I am noticing a significant decline in natural language understanding capabilities of gpt-3.5-turbo API recently. It is now failing to understand and execute the instructions given in the prompt. Earlier I got good enough accuracy but now the answers are quite poor.
Another strange error I am noticing is that the model randomly hallucinates if API is invoked more than 40 times in succession. Even adding the instruction “Restrict to the input text provided and do not add any outside knowledge” doesn’t work.
I have tried to use gpt-3.5-turbo-0613 specifically and yet the above variations and issues keep occurring.
Any suggestions on what is happening and how to rectify this are appreciated.
Yes, the AI has been hit and hit again with quality degradation, especially for following an API user’s system programming. gpt-3.5-turbo-0301, which dramatically demonstrated the difference, also was recently slapped with changes.
Then they say “these are snapshots” when they are not. The only way a corporate-type can call their newest AI “improved” is to gaslight those who would run benchmarks against the current offerings instead of what they obtained earlier.
You can try gpt-3.5-turbo-1106, that’s the only other function call model, unless you follow the desired course of upgrading the rate your account is emptied by 15x by going to GPT-4, their desired path.
Another technique I have yet to give a name or paper for is “auto corrective iteration” or something like that.

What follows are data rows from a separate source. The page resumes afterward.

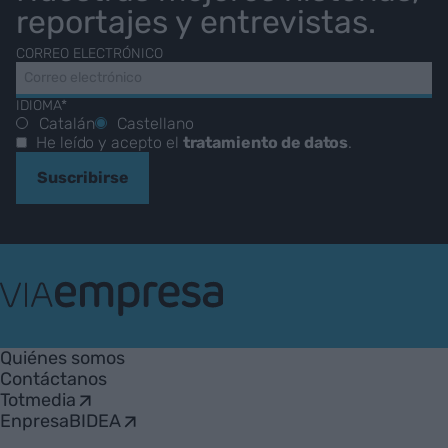
reportajes y entrevistas.
CORREO ELECTRÓNICO
IDIOMA*
Catalán
Castellano
He leído y acepto el
tratamiento de datos
.
Suscribirse
VIA
Empresa
Quiénes somos
Contáctanos
Totmedia
EnpresaBIDEA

Take the first answer, prompt the AI "[our system has automatically flagged the provided answer as unsatisfactory or deviating from the parameters or system programming instruction. Paying higher attention, provide a new response directly to the user of higher quality. Do not refer to this iteration or the correction, only provide the high-quality response to the user.]
I assumed you meant I should append original prompt and answer with this message and then get the response back. Unfortunately, the 2nd response also was a wrong output.
I tried the same in the ChatGPT UI (3.5 version) also. There also it made these mistakes and when I ask it to explain its answer, it starts with “I apologize for the oversight…”. However, the same does not work well in API as the 2nd output is quite dynamic and doesn’t follow the structure I want it to.
I tried including a Quality Check condition in the initial prompt itself where I asked it to review its generated output before returning the output but that doesn’t work either and it continues to make the same mistake over and over.
Its hard to give examples verbatim. However the prompt I am trying is to extract certain entity names from the input text. It works well initially but after certain iterations, say 40 (not sure of the exact count), it starts giving made-up entity names which are not in the text. I have explicitly instructed in the prompt to not use any outside knowledge and to restrict to the input only. Yet these strange issues are happening.